I grew up in two vastly different places simultaneously.
One was the broken land of the Akron/Canton/Cleveland triangle in post-industrial Ohio. Once a blue-collar paradise, by the time I arrived it had crumbled back into prehistory: head-high grass, dinosaurs wandering through backyards, dragonflies with 2 meter wingspans, ruined and rusting machinery overgrown by crawling vines. To this day I feel most comfortable in empty warehouses and abandoned factories.
The larger place, the place I spent most of my time and experienced most of my development, was on the inside of books. It began with fantasy and Lovecraftian horror, and then moved into science, science fiction and philosophy.
I carried my bubble of modernity and technological utopia with me everywhere. Once I was of age I made a crow’s line for San Francisco and my real growing up began.

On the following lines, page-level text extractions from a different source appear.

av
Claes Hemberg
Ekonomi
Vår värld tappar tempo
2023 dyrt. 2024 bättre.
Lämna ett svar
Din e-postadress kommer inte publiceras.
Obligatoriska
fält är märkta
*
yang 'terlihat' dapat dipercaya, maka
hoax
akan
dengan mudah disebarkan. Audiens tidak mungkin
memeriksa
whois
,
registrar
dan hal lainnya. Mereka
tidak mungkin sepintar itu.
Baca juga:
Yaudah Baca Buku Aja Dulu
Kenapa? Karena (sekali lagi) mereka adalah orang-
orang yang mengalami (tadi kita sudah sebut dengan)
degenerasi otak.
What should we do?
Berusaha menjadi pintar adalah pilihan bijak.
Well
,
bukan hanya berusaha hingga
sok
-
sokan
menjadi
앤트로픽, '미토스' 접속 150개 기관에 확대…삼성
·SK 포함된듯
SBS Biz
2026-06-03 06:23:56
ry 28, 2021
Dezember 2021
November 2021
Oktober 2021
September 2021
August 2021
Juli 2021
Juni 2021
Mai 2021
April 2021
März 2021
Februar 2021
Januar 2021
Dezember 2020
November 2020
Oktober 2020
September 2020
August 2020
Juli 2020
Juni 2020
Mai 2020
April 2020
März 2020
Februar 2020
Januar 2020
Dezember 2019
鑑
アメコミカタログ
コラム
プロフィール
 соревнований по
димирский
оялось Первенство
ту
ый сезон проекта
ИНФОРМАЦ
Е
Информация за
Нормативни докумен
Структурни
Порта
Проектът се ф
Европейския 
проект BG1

What was your childhood like?
I was incredibly curious as a kid, a trait that has stayed with me. I learn just to learn. It feels good to put new ideas in my head. Everything is an experiment; every moment is a new world. Once teenage lightning struck, I found my youthful rebellion against tradition solidifying into honest iconoclasm. If it didn’t make sense, I came up with new methods, like cutting most of high school to hang out in the computer labs at Akron University and Kent State. I’ve found a large dose of iconoclasm and wide swaths of experimentalism that are exactly called for when working with Max/MSP and Jitter. Or perhaps it’s the other way around: a large dose of Max/MSP and wide swaths of Jitter when working with experimentalism and iconoclasm.
What are some of your first creative memories?
Lego was an early love, as was taking apart anything I could get my hands on and putting it back together in new ways. I remember being around seven years of age with a large spool of stolen black string that I used to create a web of connections between everything in my room to which it could be attached. I created a pocket universe of patterns and spatial divisions, my imagination populating it with all manner of Lego denizens and combinatory rules for moving along the threading. I knew it was finished when I couldn’t escape because I’d threaded myself in. There was nothing left to do but sit in the center and enjoy the creation. Construction of imaginary micro-realities as early training for future Max/MSP development?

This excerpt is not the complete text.